Freud considerou a dissociação como um mecanismo de defesa. Era uma estratégia da mente, por meio da qual podia afastar, esconder e sufocar determinadas cargas emocionais e experiências no inconsciente pelo simples fato de que não podia tolerar ou aceitar a parte consciente.
O modelo estrutural da mente
Freud não descobriu o inconsciente, nós sabemos que ele não foi a primeira pessoa a falar sobre isso. No entanto, ele foi a primeira pessoa que tornou esse conceito um sistema constitutivo do ser humano. Ele dedicou toda sua vida a essa ideia, até o ponto de afirmar que a maioria dos nossos processos psíquicos são, em si mesmos, inconscientes e que os processos conscientes não passam de atos isolados ou frações de todo esse substrato subterrâneo que se encontra embaixo da parte visível do iceberg.
No entanto, entre 1920 e 1923 Freud deu mais um passo e reformulou um pouco mais sua teoria sobre a mente para introduzir o que hoje se conhece como o modelo estrutural das instâncias psíquicas, onde se incluem as clássicas entidades do “ego, id e superego”, Vamos analisá-las em detalhe.

- O Id: O Id é a estrutura da psique humana que fica na superfície, é a primeira que aparece na nossa vida e que rege nosso comportamento na primeira infância. É a que busca o prazer imediato, se guia pelo instintivo, pelos impulsos mais primitivos da nossa essência e contra os quais costumamos lutar todos os dias.

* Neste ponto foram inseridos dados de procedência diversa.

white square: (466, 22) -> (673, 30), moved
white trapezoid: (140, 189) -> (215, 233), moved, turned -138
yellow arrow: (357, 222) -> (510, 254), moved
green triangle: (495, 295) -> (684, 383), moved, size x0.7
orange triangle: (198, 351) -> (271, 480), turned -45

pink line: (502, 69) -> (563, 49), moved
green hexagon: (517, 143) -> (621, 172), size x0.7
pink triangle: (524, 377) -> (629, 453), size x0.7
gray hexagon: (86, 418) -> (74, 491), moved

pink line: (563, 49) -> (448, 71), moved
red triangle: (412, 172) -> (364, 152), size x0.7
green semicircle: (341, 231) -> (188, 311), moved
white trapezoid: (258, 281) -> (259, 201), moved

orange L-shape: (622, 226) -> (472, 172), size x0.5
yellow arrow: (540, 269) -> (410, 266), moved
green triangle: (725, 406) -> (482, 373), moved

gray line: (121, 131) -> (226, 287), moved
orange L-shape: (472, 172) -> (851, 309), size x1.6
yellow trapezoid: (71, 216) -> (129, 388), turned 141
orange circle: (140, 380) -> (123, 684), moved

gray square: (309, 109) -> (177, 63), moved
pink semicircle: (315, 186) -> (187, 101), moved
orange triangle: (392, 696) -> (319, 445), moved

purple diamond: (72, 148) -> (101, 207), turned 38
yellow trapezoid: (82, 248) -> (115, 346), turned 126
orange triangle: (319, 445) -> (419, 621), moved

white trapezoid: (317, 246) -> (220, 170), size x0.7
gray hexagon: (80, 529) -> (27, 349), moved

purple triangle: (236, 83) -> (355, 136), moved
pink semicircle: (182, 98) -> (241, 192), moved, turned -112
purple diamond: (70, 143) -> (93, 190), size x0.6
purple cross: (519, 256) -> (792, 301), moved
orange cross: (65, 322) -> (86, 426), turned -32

- O Ego: à medida que crescemos e completamos 3 ou 4 anos, nosso conceito de realidade e nossa necessidade de sobreviver no meio que nos cerca vão aparecendo. Assim, com o desenvolvimento desse “Ego” também aparece uma necessidade: a de controlar a cada instante o “Id” ou a realização de ações para satisfazer os impulsos de um modo aceitável e correto socialmente. Da mesma forma, para fazer com que o próprio comportamento não seja descarado ou muito desinibido se faz uso dos mecanismos de defesa.
- O Superego: o Superego surge a partir da socialização, da pressão dos nossos pais, dos esquemas do contexto social que nos transmitem normas, padrões, guias de comportamento. Essa entidade psíquica tem um fim último muito específico: zelar pelo cumprimento das regras morais. Esse propósito não é nem um pouco fácil de realizar porque de um lado temos o Id que detesta a moral e que deseja satisfazer seus impulsos e, do outro lado, temos o EGO que quer apenas sobreviver, ficar em equilíbrio…

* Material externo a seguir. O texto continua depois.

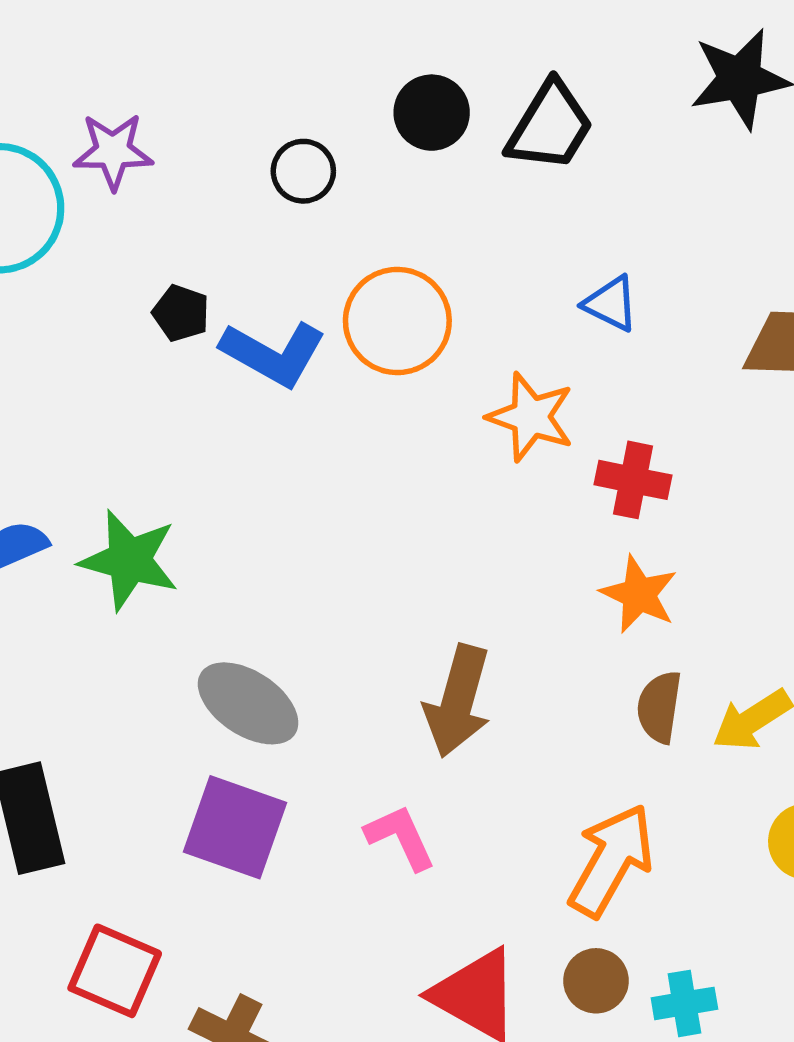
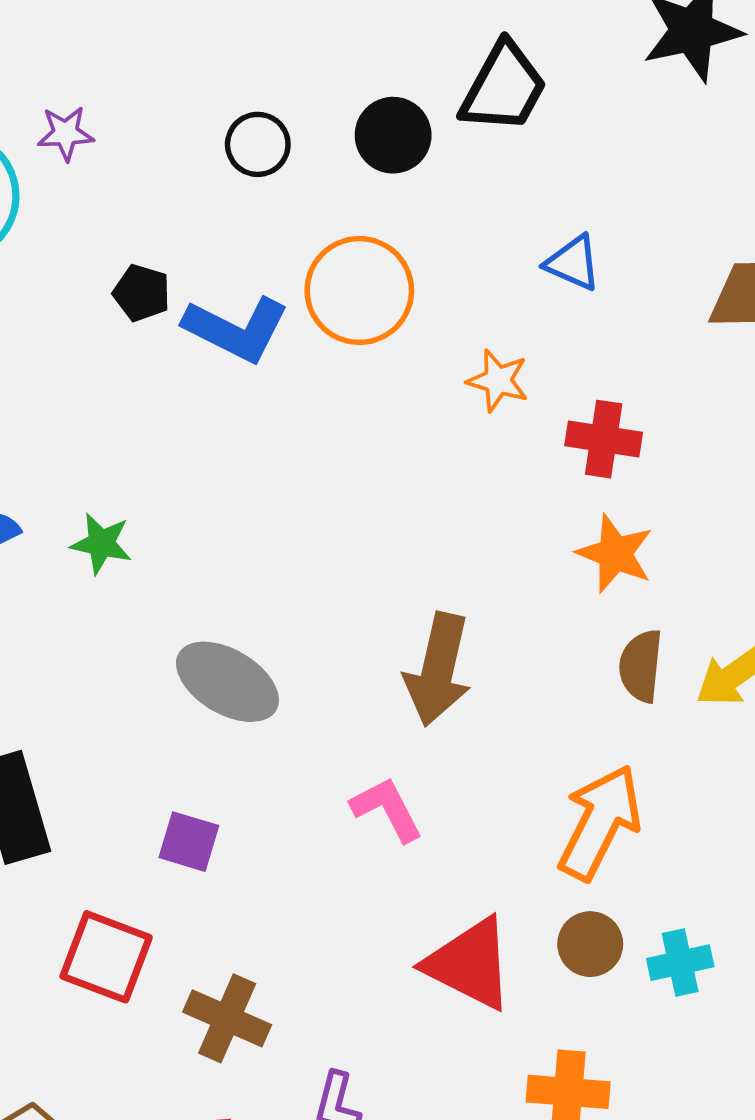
black circle: (432, 113) -> (393, 135), moved
purple star: (113, 151) -> (66, 133), size x0.7
orange star: (531, 417) -> (498, 381), size x0.7
green star: (129, 560) -> (101, 543), size x0.6
purple square: (235, 827) -> (189, 842), moved, size x0.6

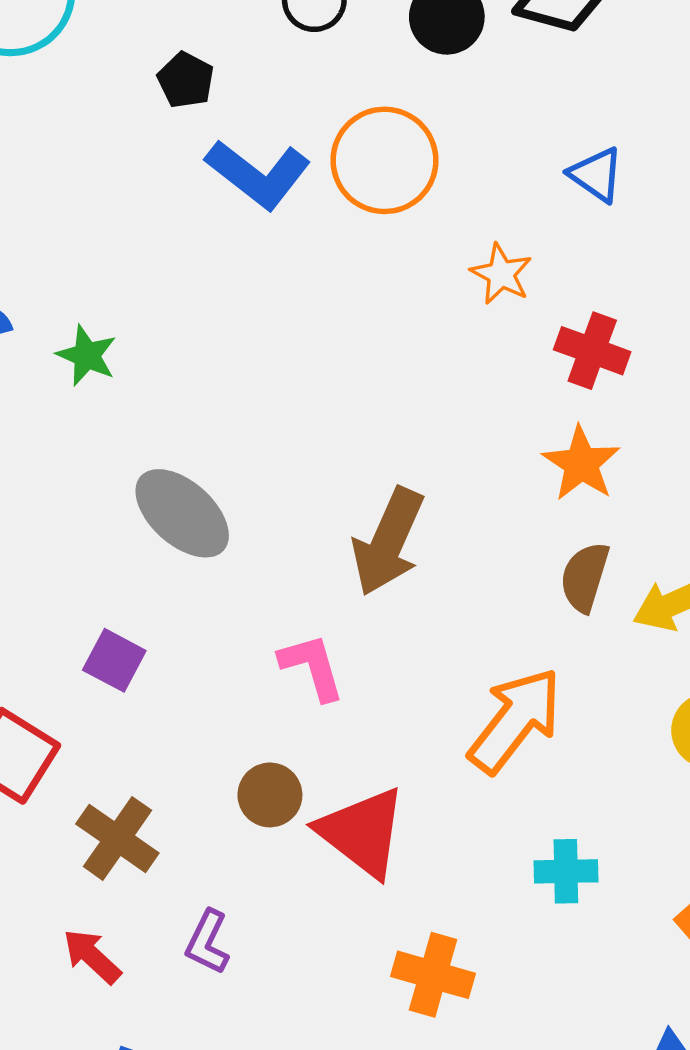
black pentagon: (142, 293) -> (186, 80), moved
brown circle: (590, 944) -> (270, 795), moved

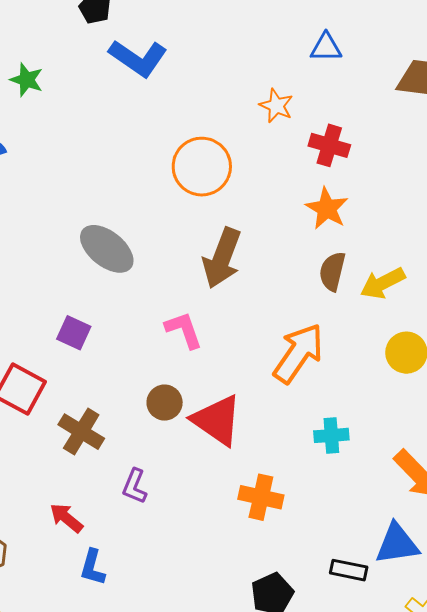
orange circle: (385, 160) -> (202, 167), moved
blue triangle: (596, 175) -> (326, 47), turned -32
green star: (87, 356) -> (27, 80), moved
red arrow: (92, 956) -> (66, 518), moved

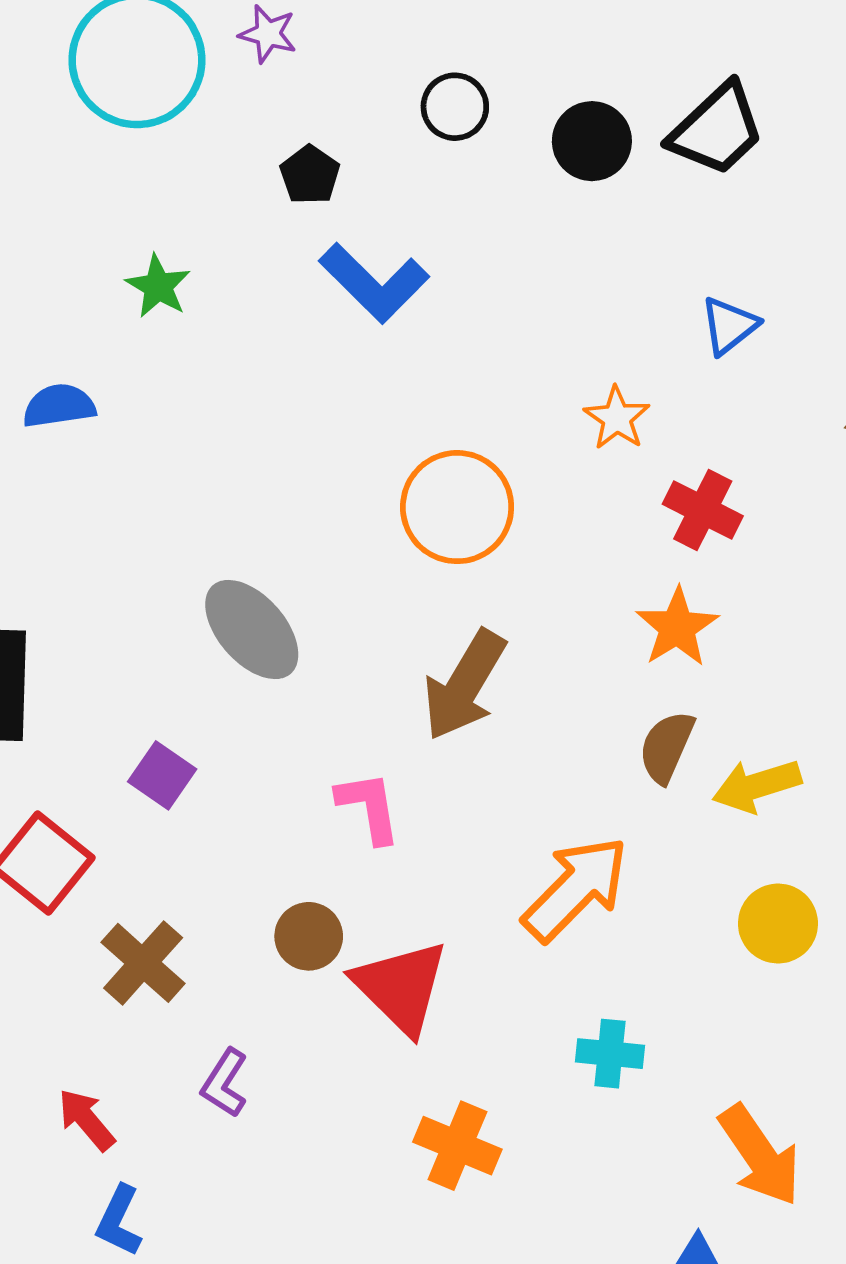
blue triangle: (326, 47) -> (729, 326), turned -48

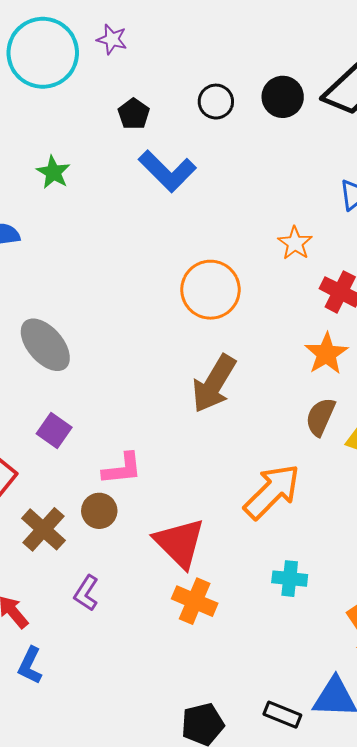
black circle: (455, 107) -> (216, 102), moved
gray ellipse: (252, 630) -> (45, 345), moved
pink L-shape: (369, 807) -> (122, 469), moved, turned 93
brown circle: (309, 936) -> (99, 511), moved
orange cross: (457, 1146) -> (195, 601), moved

O Superego se confronta com os dois e produz a sensação de culpa quando, por exemplo, desejamos alguma coisa, mas não podemos obter ou realizar porque as regras sociais nos impedem.

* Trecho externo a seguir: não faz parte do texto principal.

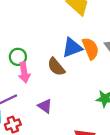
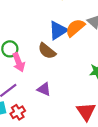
orange semicircle: (91, 49) -> (75, 28), turned -96

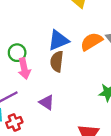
blue triangle: (58, 30) -> (58, 40), moved
brown semicircle: (47, 51) -> (57, 62), turned 48

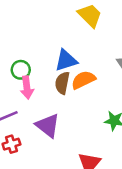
orange semicircle: (92, 42) -> (83, 80), moved
purple triangle: (47, 102) -> (48, 126), size x1.5

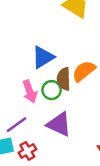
blue triangle: (66, 60) -> (43, 57), moved
green circle: (21, 70) -> (52, 90), moved

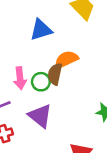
blue triangle: (43, 57) -> (41, 30), moved
orange semicircle: (84, 71) -> (66, 60), moved

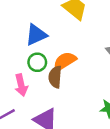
green circle: (41, 82) -> (37, 62), moved

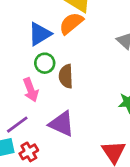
orange semicircle: (65, 61) -> (71, 23), moved

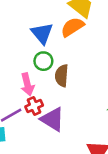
blue triangle: (40, 34) -> (42, 33), turned -45
red cross: (29, 152) -> (34, 106), moved

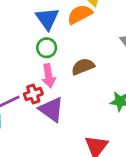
brown semicircle: (62, 76) -> (83, 67), moved, turned 60
pink arrow: (27, 84) -> (49, 76), moved

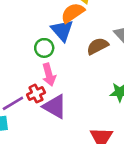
blue triangle: (47, 19) -> (62, 30), moved
brown semicircle: (83, 67) -> (98, 46), moved

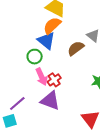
red cross: (36, 94) -> (54, 80), moved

A importância dos nossos sonhos como caminho para o inconsciente
No excelente filme “Quando fala o coração” de Alfred Hitchcock mergulhamos no mundo onírico do protagonista graças aos sugestivos cenários que Salvador Dalí criou para o filme. A verdade é que poucas vezes nos foi mostrado com tanta perfeição o mundo do inconsciente, o universo do trauma escondido, das lembranças reprimidas, das emoções soterradas.
“A interpretação dos sonhos é o real caminho ao conhecimento das atividades inconscientes da mente.”
-Sigmund Freud-
Assim, uma maneira de conseguir evocar parte dessa lembrança traumática guardada nos cantos da mente era através da análise dos sonhos. Freud considerava que a compreensão desse mundo do onírico era o real caminho ao inconsciente, onde se pode vencer os mecanismos de defesa e se alcança todo o material reprimido sob formas distorcidas, desconexas e estranhas…
O mundo do inconsciente na atualidade
A teoria do inconsciente de Freud foi vista como uma verdadeira heresia naquela época. Mais tarde se reergueu como um conceito condutor na análise e na compreensão de qualquer comportamento e, na atualidade, é vista como um corpus teórico que não está isento de limitações técnicas, garantias científicas e perspectivas empíricas.
Hoje em dia sabemos que nem todos os nossos comportamentos, nossa personalidade ou nossa conduta podem ser explicados por esse universo do inconsciente. Sabemos, no entanto, que existem centenas, milhares de processos que são inconscientes no nosso dia a dia por simples economia mental, por mera necessidade de automatizar certos heurísticos que nos permitem tomar decisões rápidas. Com o risco de perpetuar alguns rótulos injustos, na verdade.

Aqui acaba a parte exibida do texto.